Avec le développement du service de la bière dans les cafés se pose le problème de la livraison. Au début, la livraison est relativement lente et difficile. Des « galères » parcourent le territoire mais vont rarement à plus de 10 kilomètres de la brasserie. Cependant, les transports se développent avec le temps. Durant le XXe siècle, les moteurs font leur apparition et les camionnettes permettent de transporter plus facilement les fûts de bière. Certaines brasseries avaient déjà atteint Paris, mais désormais, elles peuvent toutes le faire. Le monde brassicole semble promis à un avenir radieux.
A l’épreuve de la guerre…
Alors que la production brassicole a le vent en poupe, la guerre vient y mettre un coup d’arrêt. Dans l’effort de guerre, l’orge est principalement utilisée pour l’alimentation. La bière passe au second plan et sa production ralentit. D’un autre côté, de nombreuses brasseries sont détruites ou pillées. La production brassicole est largement réduite au sortir de la guerre. Malgré les dommages de guerre, une grande partie des brasseries ne rouvre pas. L’heure est à la concentration. Seules les plus grandes brasseries et les coopératives peuvent investir et se moderniser.
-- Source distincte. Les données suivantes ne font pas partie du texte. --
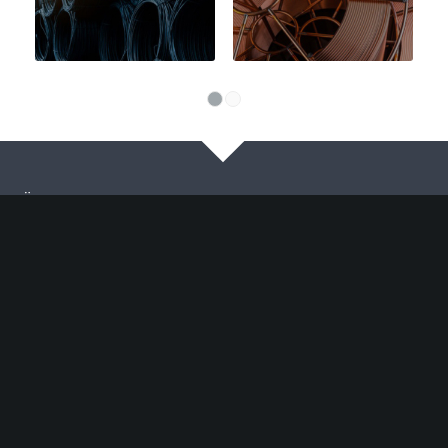
1
2
Ürün stok bilgisi ve sipariş için hemen arayın
TELMAT TEL SANAYI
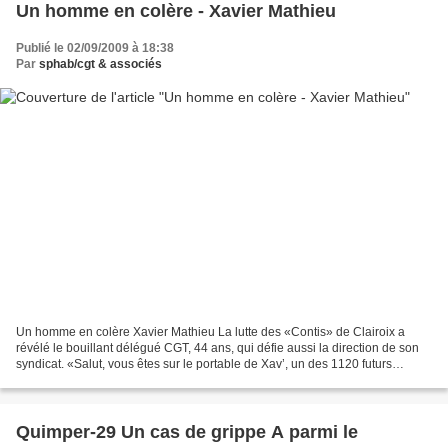
Un homme en colère - Xavier Mathieu
Publié le 02/09/2009 à 18:38
Par
sphab/cgt & associés
Un homme en colère Xavier Mathieu La lutte des «Contis» de Clairoix a
révélé le bouillant délégué CGT, 44 ans, qui défie aussi la direction de son
syndicat. «Salut, vous êtes sur le portable de Xav’, un des 1120 futurs
chômeurs de chez Continental. Ben...
Quimper-29 Un cas de grippe A parmi le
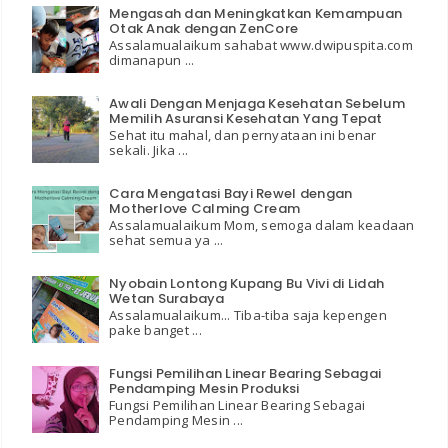
Mengasah dan Meningkatkan Kemampuan
Otak Anak dengan ZenCore
Assalamualaikum sahabat www.dwipuspita.com
dimanapun ...
Awali Dengan Menjaga Kesehatan Sebelum
Memilih Asuransi Kesehatan Yang Tepat
Sehat itu mahal, dan pernyataan ini benar
sekali. Jika ...
Cara Mengatasi Bayi Rewel dengan
Motherlove Calming Cream
Assalamualaikum Mom, semoga dalam keadaan
sehat semua ya ...
Nyobain Lontong Kupang Bu Vivi di Lidah
Wetan Surabaya
Assalamualaikum... Tiba-tiba saja kepengen
pake banget ...
Fungsi Pemilihan Linear Bearing Sebagai
Pendamping Mesin Produksi
Fungsi Pemilihan Linear Bearing Sebagai
Pendamping Mesin ...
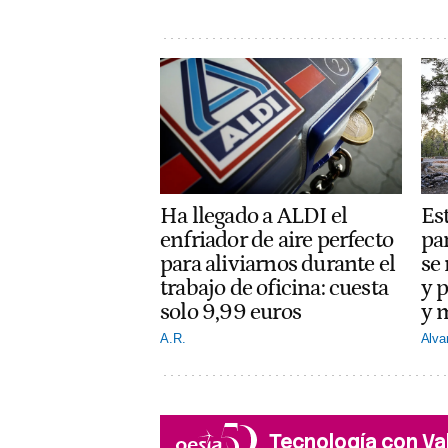
Ha llegado a ALDI el
Est
enfriador de aire perfecto
pa
para aliviarnos durante el
se
trabajo de oficina: cuesta
y p
solo 9,99 euros
y 
A.R.
Alva
Tecnología con Va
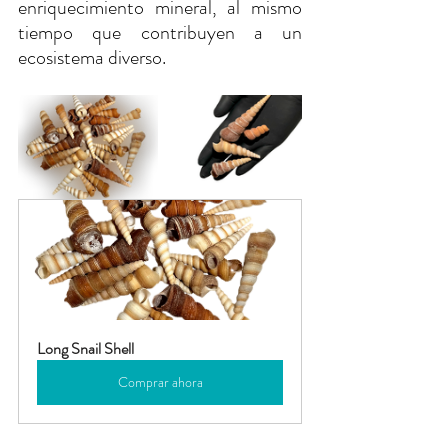
enriquecimiento mineral, al mismo 
tiempo que contribuyen a un 
ecosistema diverso.
Long Snail Shell
Comprar ahora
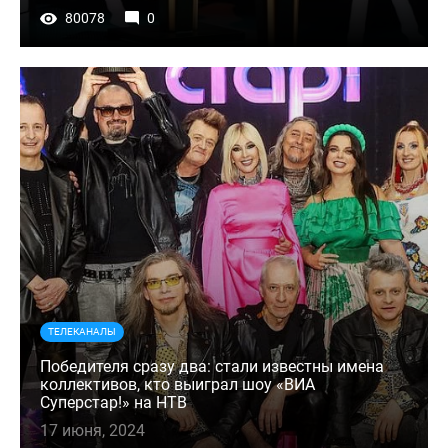
80078
0
ТЕЛЕКАНАЛЫ
Победителя сразу два: стали известны имена
коллективов, кто выиграл шоу «ВИА
Суперстар!» на НТВ
17 июня, 2024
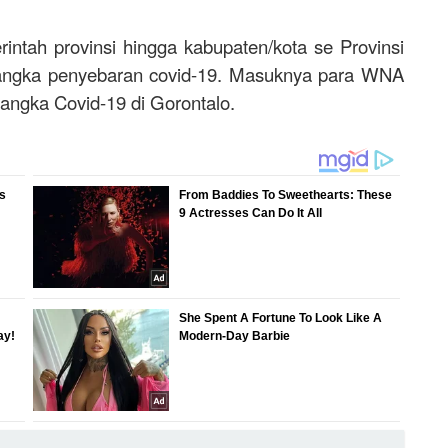
intah provinsi hingga kabupaten/kota se Provinsi
 angka penyebaran covid-19. Masuknya para WNA
 angka Covid-19 di Gorontalo.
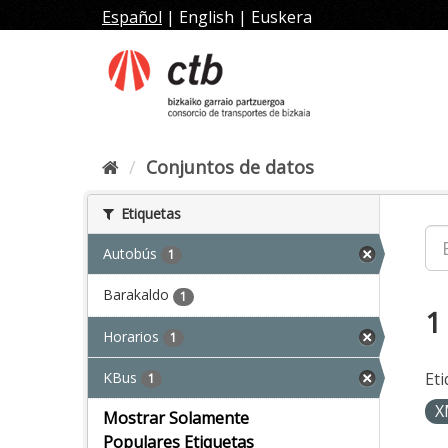
Ir
Español
|
English
|
Euskera
al
contenido
Conjuntos de datos
Etiquetas
Autobús
1
Barakaldo
1
1
Horarios
1
KBus
Eti
1
X
Mostrar Solamente
Populares Etiquetas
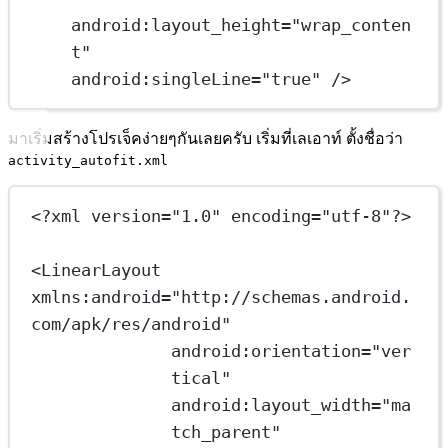
android:layout_height
=
"wrap_conten
t"
android:singleLine
=
"true"
 />
มาเริ่มสร้างโปรเจ็คง่ายๆกันเลยครับ เริ่มที่เลเอาท์ ตั้งชื่อว่า
activity_autofit.xml
<?
xml
 version
=
"1.0"
 encoding
=
"utf-8"
?>
<
LinearLayout
xmlns:android
=
"http://schemas.android.
com/apk/res/android"
android:orientation
=
"ver
tical"
android:layout_width
=
"ma
tch_parent"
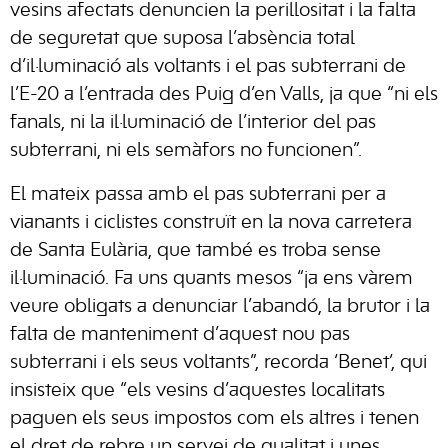
vesins afectats denuncien la perillositat i la falta
de seguretat que suposa l’absència total
d’il·luminació als voltants i el pas subterrani de
l’E-20 a l’entrada des Puig d’en Valls, ja que “ni els
fanals, ni la il·luminació de l’interior del pas
subterrani, ni els semàfors no funcionen”.
El mateix passa amb el pas subterrani per a
vianants i ciclistes construït en la nova carretera
de Santa Eulària, que també es troba sense
il·luminació. Fa uns quants mesos “ja ens vàrem
veure obligats a denunciar l’abandó, la brutor i la
falta de manteniment d’aquest nou pas
subterrani i els seus voltants”, recorda ‘Benet’, qui
insisteix que “els vesins d’aquestes localitats
paguen els seus impostos com els altres i tenen
el dret de rebre un servei de qualitat i unes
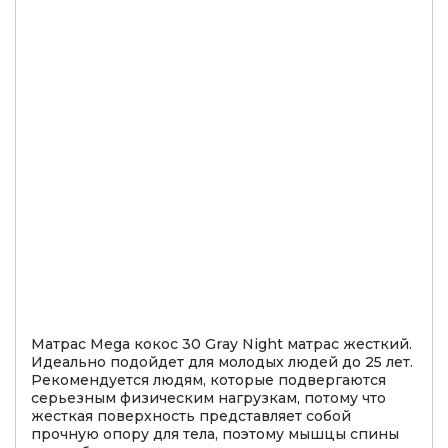
Матрас Mega кокос 30 Gray Night матрас жесткий.
Идеально подойдет для молодых людей до 25 лет.
Рекомендуется людям, которые подвергаются
серьезным физическим нагрузкам, потому что
жесткая поверхность представляет собой
прочную опору для тела, поэтому мышцы спины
Si la Première Guerre Mondiale a été une dure épreuve pour les brasseurs, la Seconde en est une pire. Alors que la reprise était déjà difficile, la guerre vient remettre un coup de massue sur les brasseurs. Productions à l’arrêt, brasseries détruites, le cauchemar recommence. Après la guerre, les brasseries sont encore moins nombreuses.
Les Trente Glorieuses contre la bière
La production brassicole est affaiblie, la bière est de mauvaise qualité. Dans le même temps, les habitudes de consommation changent. Les gens se tournent plus vers le vin et délaissent la bière. Les années 60 sont l’apogée de ce virage. La bière est supprimée des écoles, sa standardisation dégoûte, de nouvelles boissons apparaissent. Le destin de la bière semble gravé dans le marbre. Seuls quelques grands groupes résistent, la bière artisanale a pratiquement disparu. En Flandre, il ne reste que 6 brasseries en 1975.
Si tout semblait perdu pour la filière brassicole à la fin du XXe siècle, on note un regain de la brasserie artisanale depuis quelques années. La bière a de nouveau le vent en poupe. La consommation est en augmentation en France, bien que nous nous placions à la 26ème place des 28 pays des l’Union Européenne. D’ailleurs, la consommation dans les Hauts de France est proche du double de la moyenne nationale, ce qui rapproche la région de la consommation belge. D’un autre côté, la France est le 8ème pays producteur de bière en Europe et le premier exportateur de malt au monde. Il semble finalement que la filière brassicole ait encore de beaux jours devant elle, en France et en Flandre particulièrement.